ENTRIES PROVIDED —
· · ·

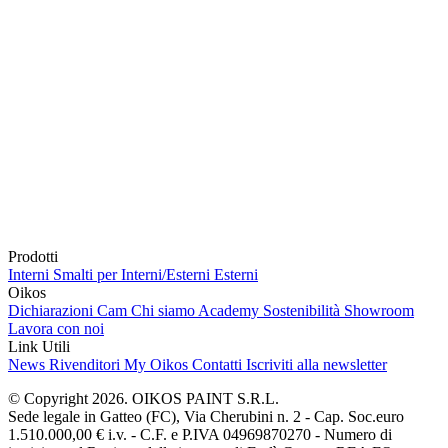
Prodotti
Interni
Smalti per Interni/Esterni
Esterni
Oikos
Dichiarazioni Cam
Chi siamo
Academy
Sostenibilità
Showroom
Lavora con noi
Link Utili
News
Rivenditori
My Oikos
Contatti
Iscriviti alla newsletter
© Copyright 2026. OIKOS PAINT S.R.L.
Sede legale in Gatteo (FC), Via Cherubini n. 2 - Cap. Soc.euro
1.510.000,00 € i.v. - C.F. e P.IVA 04969870270 - Numero di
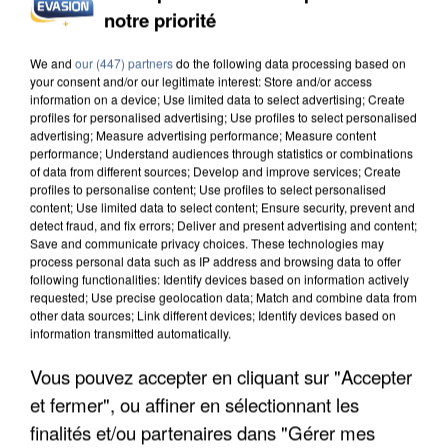
INCENDIES : L’ÎLE-DE-FRANCE LANCE UN ÉLAN
notre priorité
DE SOLIDARITÉ AVEC LES...
We and
our (447) partners
do the following data processing based on
your consent and/or our legitimate interest: Store and/or access
information on a device; Use limited data to select advertising; Create
profiles for personalised advertising; Use profiles to select personalised
advertising; Measure advertising performance; Measure content
performance; Understand audiences through statistics or combinations
of data from different sources; Develop and improve services; Create
profiles to personalise content; Use profiles to select personalised
content; Use limited data to select content; Ensure security, prevent and
detect fraud, and fix errors; Deliver and present advertising and content;
Save and communicate privacy choices. These technologies may
process personal data such as IP address and browsing data to offer
following functionalities: Identify devices based on information actively
requested; Use precise geolocation data; Match and combine data from
other data sources; Link different devices; Identify devices based on
information transmitted automatically.
Vous pouvez accepter en cliquant sur "Accepter
APRÈS TOUTES CES CANICULES, LES REFUGES
et fermer", ou affiner en sélectionnant les
DE FAUNE SAUVAGE SONT...
finalités et/ou partenaires dans "Gérer mes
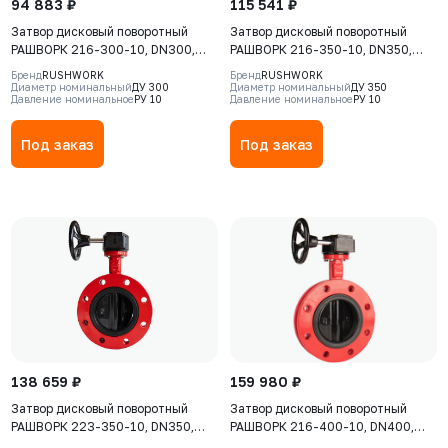
94 883 ₽
115 541 ₽
Затвор дисковый поворотный
Затвор дисковый поворотный
РАШВОРК 216-300-10, DN300,
РАШВОРК 216-350-10, DN350,
PN10, корпус - GJL-250 (GG25),
PN10, корпус - GJL-250 (GG25),
Бренд
RUSHWORK
Бренд
RUSHWORK
диск - GJS-400-15 (GGG40),
диск - GJS-400-15 (GGG40),
Диаметр номинальный
ДУ 300
Диаметр номинальный
ДУ 350
Давление номинальное
РУ 10
Давление номинальное
РУ 10
уплотнение - EPDM, Ф/Ф,
уплотнение - EPDM, Ф/Ф,
редуктор
редуктор
Под заказ
Под заказ
138 659 ₽
159 980 ₽
Затвор дисковый поворотный
Затвор дисковый поворотный
РАШВОРК 223-350-10, DN350,
РАШВОРК 216-400-10, DN400,
PN10, корпус - Чугун GJS-400-15
PN10, корпус - GJL-250 (GG25),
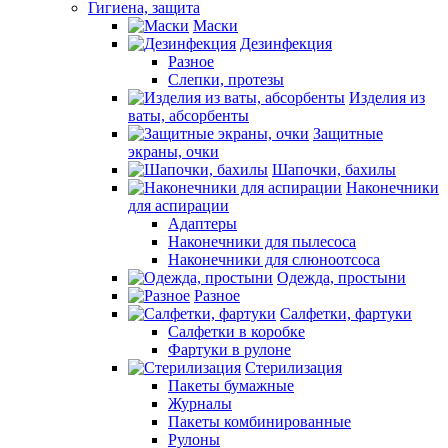
Гигиена, защита
Маски
Дезинфекция
Разное
Слепки, протезы
Изделия из
ваты, абсорбенты
Защитные
экраны, очки
Шапочки, бахилы
Наконечники
для аспирации
Адаптеры
Наконечники для пылесоса
Наконечники для слюноотсоса
Одежда, простыни
Разное
Салфетки, фартуки
Салфетки в коробке
Фартуки в рулоне
Стерилизация
Пакеты бумажные
Журналы
Пакеты комбинированные
Рулоны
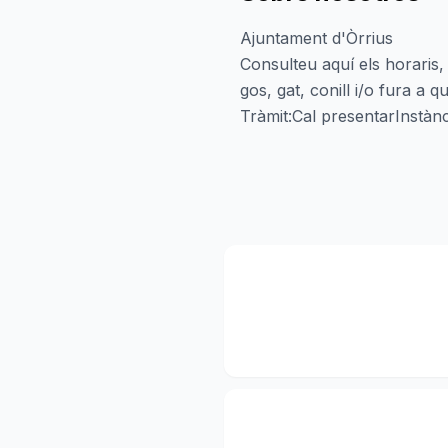
Ajuntament d'Òrrius
Consulteu aquí els horaris,
gos, gat, conill i/o fura a
Tràmit:Cal presentarInstànc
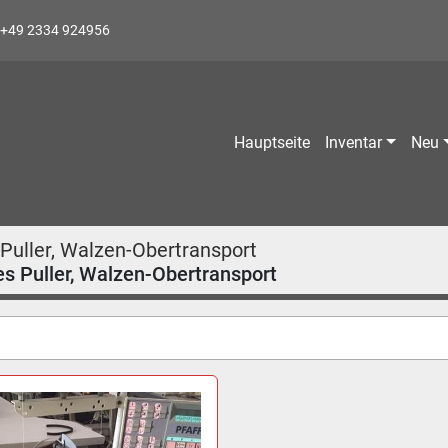
+49 2334 924956
Hauptseite
Inventar
Neu
Puller, Walzen-Obertransport
es Puller, Walzen-Obertransport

· · ·

AIM OF THE TASK — Reading through the preceding records, tally each line that holds the word "from" and give the tally by itself.

OUTPUT OF THE TASK — 2